> **Your goal**:
Collect each line of the entries that holds the string "phishing".

> **Data for this exercise**:

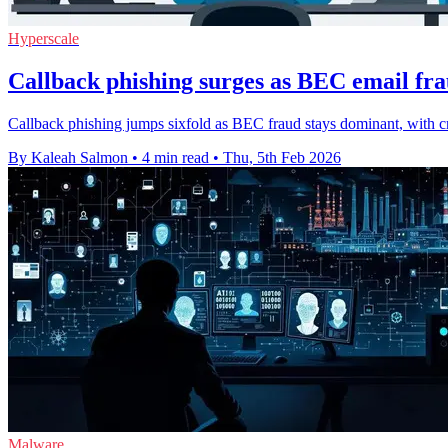
Hyperscale
Callback phishing surges as BEC email fr
Callback phishing jumps sixfold as BEC fraud stays dominant, with
By Kaleah Salmon
•
4 min read
•
Thu, 5th Feb 2026
Malware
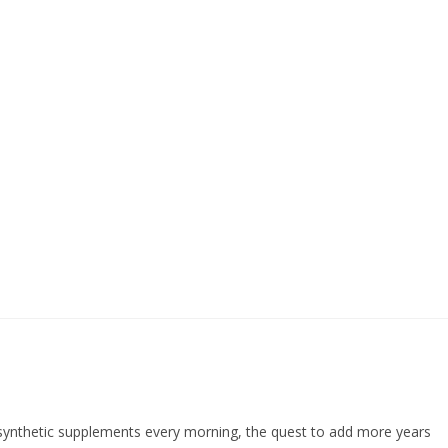
f synthetic supplements every morning, the quest to add more years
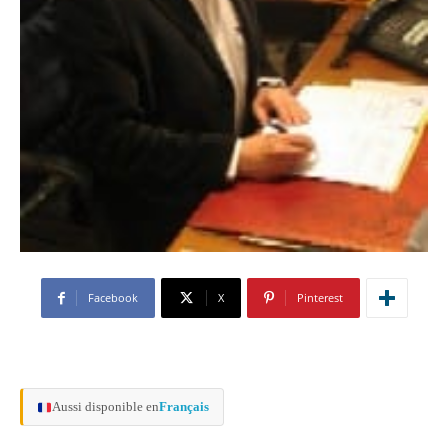
Facebook
X
Pinterest
Aussi disponible en
Français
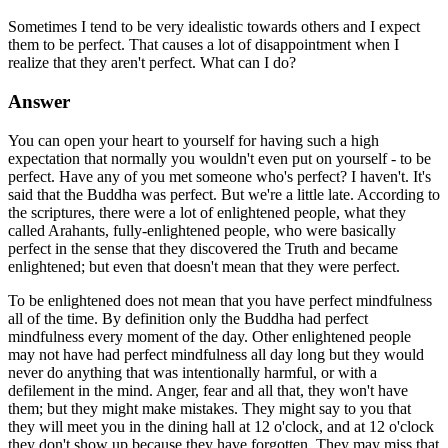
Sometimes I tend to be very idealistic towards others and I expect
them to be perfect. That causes a lot of disappointment when I
realize that they aren't perfect. What can I do?
Answer
You can open your heart to yourself for having such a high
expectation that normally you wouldn't even put on yourself - to be
perfect. Have any of you met someone who's perfect? I haven't. It's
said that the Buddha was perfect. But we're a little late. According to
the scriptures, there were a lot of enlightened people, what they
called Arahants, fully-enlightened people, who were basically
perfect in the sense that they discovered the Truth and became
enlightened; but even that doesn't mean that they were perfect.
To be enlightened does not mean that you have perfect mindfulness
all of the time. By definition only the Buddha had perfect
mindfulness every moment of the day. Other enlightened people
may not have had perfect mindfulness all day long but they would
never do anything that was intentionally harmful, or with a
defilement in the mind. Anger, fear and all that, they won't have
them; but they might make mistakes. They might say to you that
they will meet you in the dining hall at 12 o'clock, and at 12 o'clock
they don't show up because they have forgotten. They may miss that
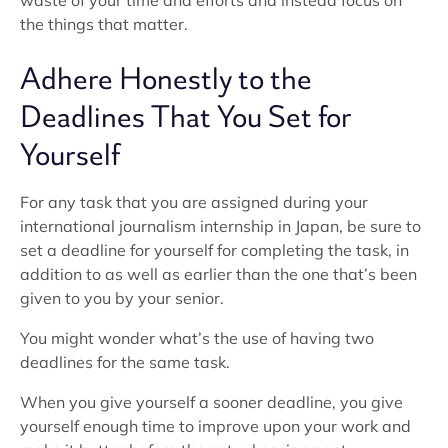
waste of your time and efforts and instead focus on
the things that matter.
Adhere Honestly to the
Deadlines That You Set for
Yourself
For any task that you are assigned during your
international journalism internship in Japan, be sure to
set a deadline for yourself for completing the task, in
addition to as well as earlier than the one that’s been
given to you by your senior.
You might wonder what’s the use of having two
deadlines for the same task.
When you give yourself a sooner deadline, you give
yourself enough time to improve upon your work and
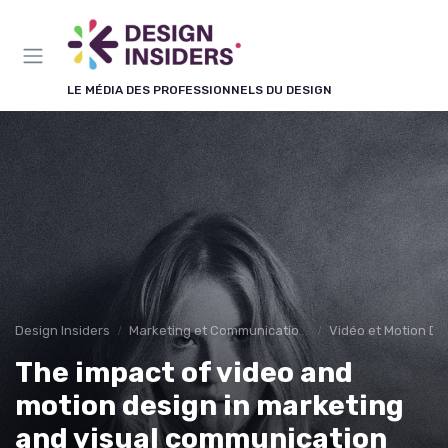
Panneau de gestion des cookies
LE MÉDIA DES PROFESSIONNELS DU DESIGN
Design Insiders
Marketing et Communication Visuelle
Vidéo et Motion De
The impact of video and
motion design in marketing
and visual communication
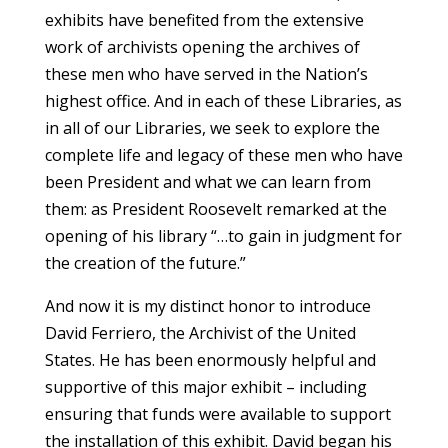
exhibits have benefited from the extensive
work of archivists opening the archives of
these men who have served in the Nation’s
highest office. And in each of these Libraries, as
in all of our Libraries, we seek to explore the
complete life and legacy of these men who have
been President and what we can learn from
them: as President Roosevelt remarked at the
opening of his library “…to gain in judgment for
the creation of the future.”
And now it is my distinct honor to introduce
David Ferriero, the Archivist of the United
States. He has been enormously helpful and
supportive of this major exhibit – including
ensuring that funds were available to support
the installation of this exhibit. David began his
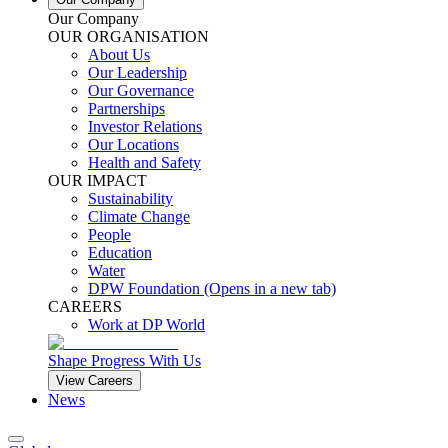
Our Company
OUR ORGANISATION
About Us
Our Leadership
Our Governance
Partnerships
Investor Relations
Our Locations
Health and Safety
OUR IMPACT
Sustainability
Climate Change
People
Education
Water
DPW Foundation
(Opens in a new tab)
CAREERS
Work at DP World
Shape Progress With Us
View Careers
News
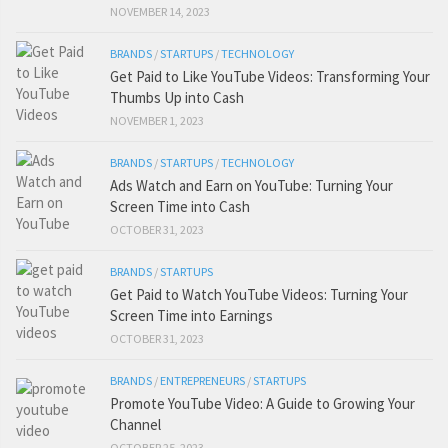
NOVEMBER 14, 2023
BRANDS
/
STARTUPS
/
TECHNOLOGY
Get Paid to Like YouTube Videos: Transforming Your
Thumbs Up into Cash
NOVEMBER 1, 2023
BRANDS
/
STARTUPS
/
TECHNOLOGY
Ads Watch and Earn on YouTube: Turning Your
Screen Time into Cash
OCTOBER 31, 2023
BRANDS
/
STARTUPS
Get Paid to Watch YouTube Videos: Turning Your
Screen Time into Earnings
OCTOBER 31, 2023
BRANDS
/
ENTREPRENEURS
/
STARTUPS
Promote YouTube Video: A Guide to Growing Your
Channel
OCTOBER 25, 2023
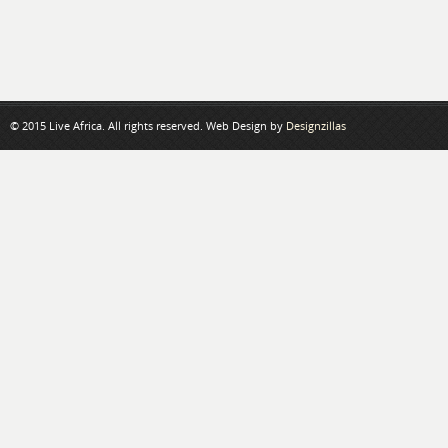
© 2015 Live Africa. All rights reserved. Web Design by
Designzillas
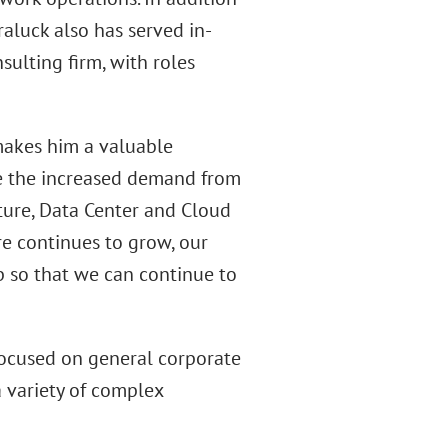
raluck also has served in-
ulting firm, with roles
makes him a valuable
le the increased demand from
ucture, Data Center and Cloud
re continues to grow, our
p so that we can continue to
 focused on general corporate
a variety of complex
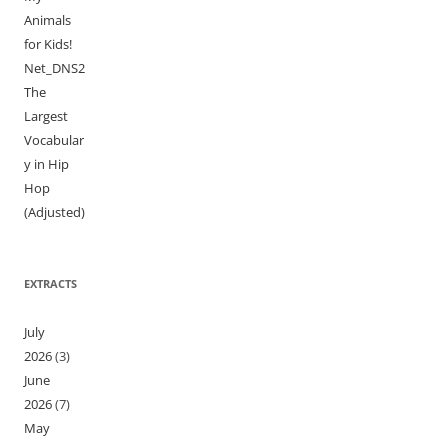
Animals
for Kids!
Net_DNS2
The
Largest
Vocabular
y in Hip
Hop
(Adjusted)
EXTRACTS
July
2026
(3)
June
2026
(7)
May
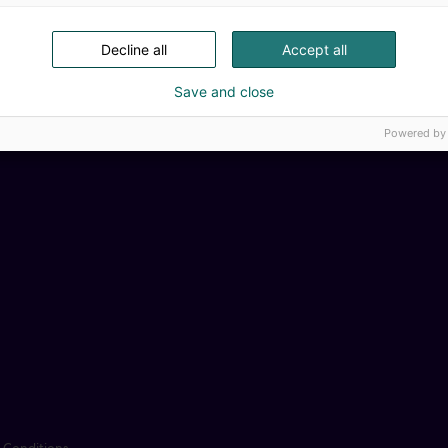
Decline all
Accept all
Save and close
Powered by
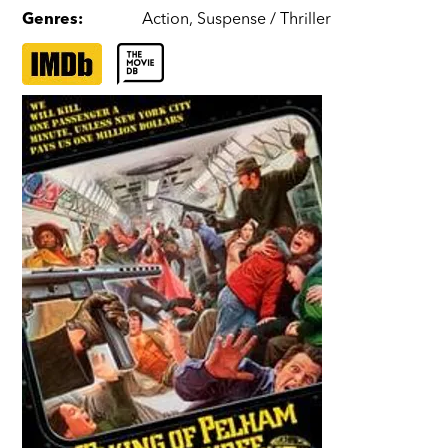
Genres
:
Action
,
Suspense / Thriller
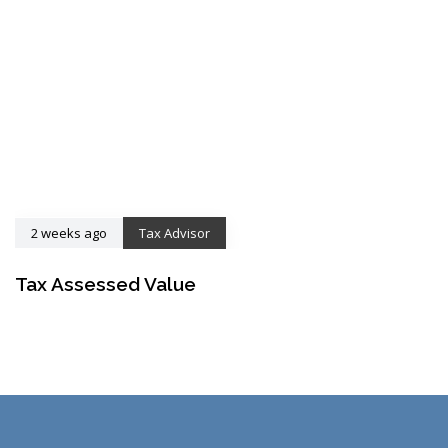
2 weeks ago
Tax Advisor
Tax Assessed Value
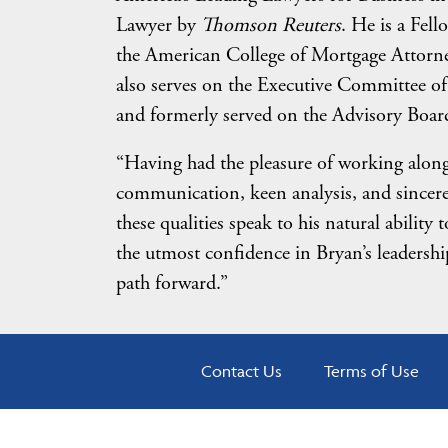
Lawyer by
Thomson Reuters
. He is a Fel
the American College of Mortgage Attorne
also serves on the Executive Committee of
and formerly served on the Advisory Board 
“Having had the pleasure of working along
communication, keen analysis, and sincere 
these qualities speak to his natural abilit
the utmost confidence in Bryan’s leadershi
path forward.”
Contact Us
Terms of Use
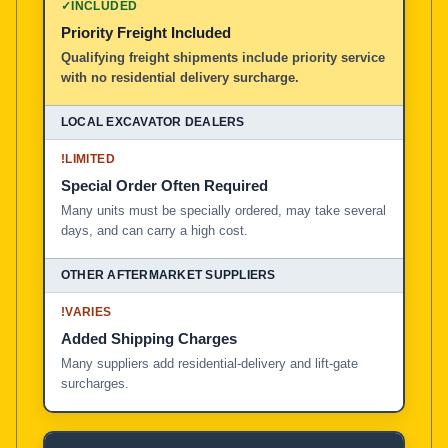
✓
INCLUDED
Priority Freight Included
Local Excavator Dealers
Qualifying freight shipments include priority service
with no residential delivery surcharge.
Other Aftermarket Suppliers in North America, Asia, a
!
LIMITED
Special Order Often Required
Many units must be specially ordered, may take several
days, and can carry a high cost.
!
VARIES
Added Shipping Charges
Many suppliers add residential-delivery and lift-gate
surcharges.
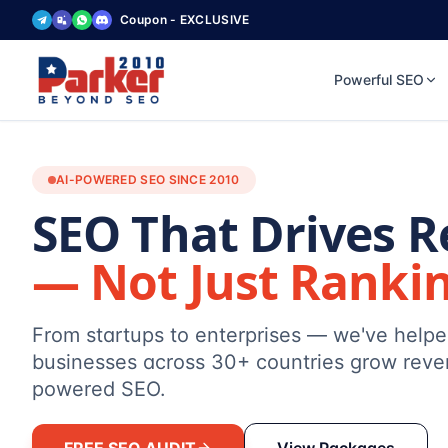
Coupon - EXCLUSIVE
Powerful SEO
AI-POWERED SEO SINCE 2010
SEO That Drives 
— Not Just Ranki
From startups to enterprises — we've help
businesses across 30+ countries grow reve
powered SEO.
FREE SEO AUDIT
View Packages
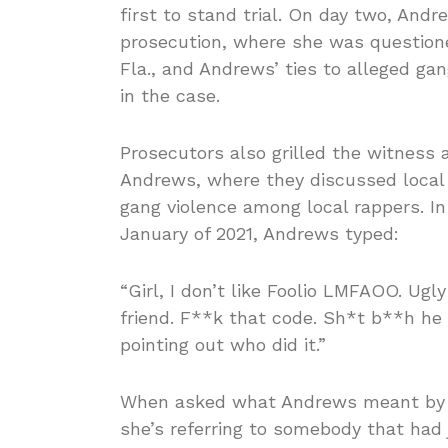
first to stand trial. On day two, Andr
prosecution, where she was questione
Fla., and Andrews’ ties to alleged g
in the case.
Prosecutors also grilled the witness
Andrews, where they discussed local k
gang violence among local rappers. In
January of 2021, Andrews typed:
“Girl, I don’t like Foolio LMFAOO. Ugl
friend. F**k that code. Sh*t b**h he
pointing out who did it.”
When asked what Andrews meant by t
she’s referring to somebody that had 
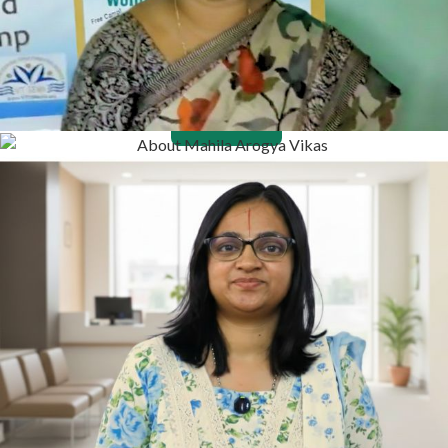
Contact
Donate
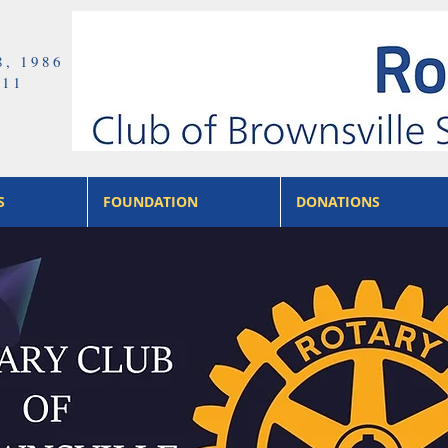
8, 1986
411
S
FOUNDATION
DONATIONS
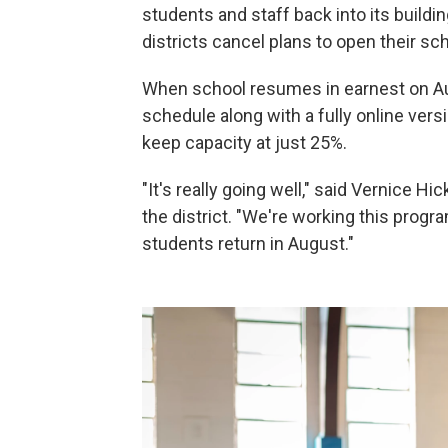
students and staff back into its buildi
districts cancel plans to open their scho
When school resumes in earnest on Aug.
schedule along with a fully online vers
keep capacity at just 25%.
"It's really going well," said Vernice 
the district. "We're working this progra
students return in August."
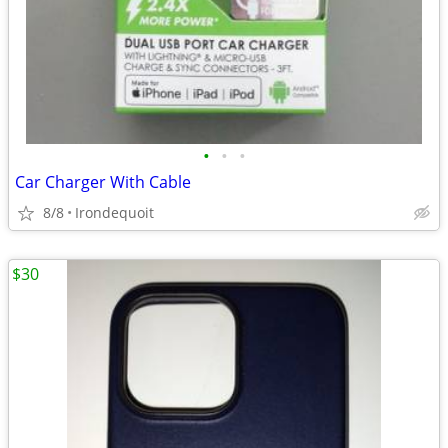
•
•
•
Car Charger With Cable
8/8
Irondequoit
$30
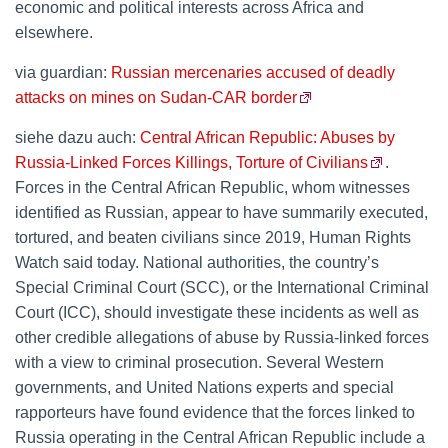
economic and political interests across Africa and
elsewhere.
via guardian:
Russian mercenaries accused of deadly
attacks on mines on Sudan-CAR border
siehe dazu auch:
Central African Republic: Abuses by
Russia-Linked Forces Killings, Torture of Civilians
.
Forces in the Central African Republic, whom witnesses
identified as Russian, appear to have summarily executed,
tortured, and beaten civilians since 2019, Human Rights
Watch said today. National authorities, the country’s
Special Criminal Court (SCC), or the International Criminal
Court (ICC), should investigate these incidents as well as
other credible allegations of abuse by Russia-linked forces
with a view to criminal prosecution. Several Western
governments, and United Nations experts and special
rapporteurs have found evidence that the forces linked to
Russia operating in the Central African Republic include a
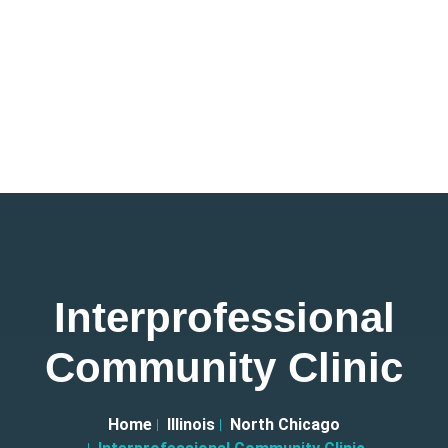
Interprofessional
Community Clinic
Home
Illinois
North Chicago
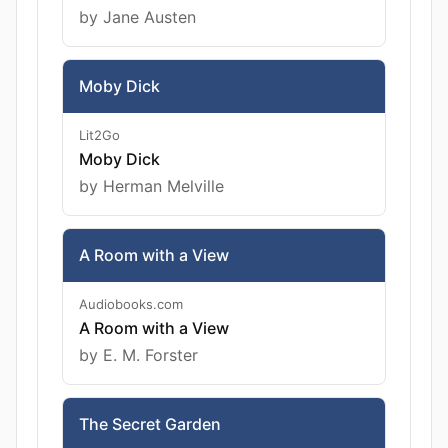
by Jane Austen
Moby Dick
Lit2Go
Moby Dick
by Herman Melville
A Room with a View
Audiobooks.com
A Room with a View
by E. M. Forster
The Secret Garden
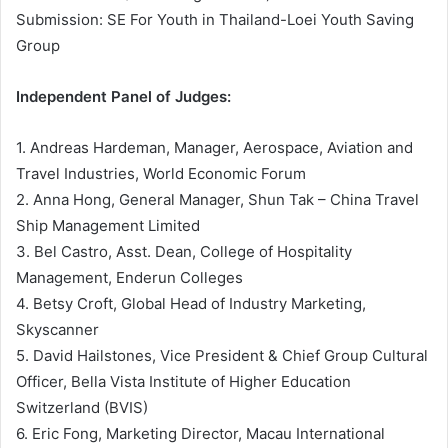
Submission: SE For Youth in Thailand-Loei Youth Saving
Group
Independent Panel of Judges:
1. Andreas Hardeman, Manager, Aerospace, Aviation and
Travel Industries, World Economic Forum
2. Anna Hong, General Manager, Shun Tak – China Travel
Ship Management Limited
3. Bel Castro, Asst. Dean, College of Hospitality
Management, Enderun Colleges
4. Betsy Croft, Global Head of Industry Marketing,
Skyscanner
5. David Hailstones, Vice President & Chief Group Cultural
Officer, Bella Vista Institute of Higher Education
Switzerland (BVIS)
6. Eric Fong, Marketing Director, Macau International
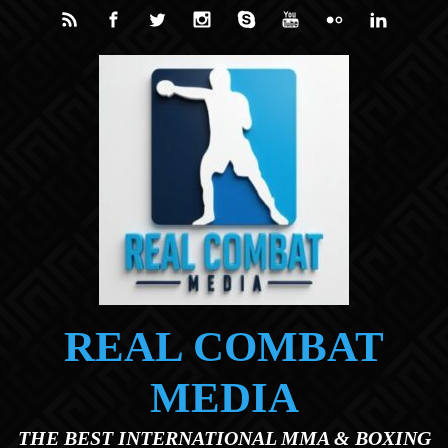
Skip to main content
REAL COMBAT
MEDIA
THE BEST INTERNATIONAL MMA & BOXING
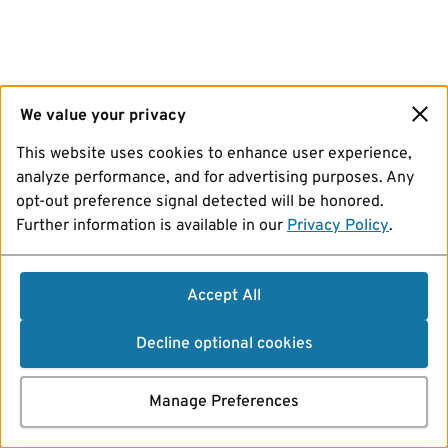
We value your privacy
This website uses cookies to enhance user experience,
analyze performance, and for advertising purposes. Any
opt-out preference signal detected will be honored.
Further information is available in our
Privacy Policy
.
Accept All
Decline optional cookies
Manage Preferences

> **Answer box**:
Callback phishing surges as BEC email fr
Callback phishing jumps sixfold as BEC fraud stays dominant, with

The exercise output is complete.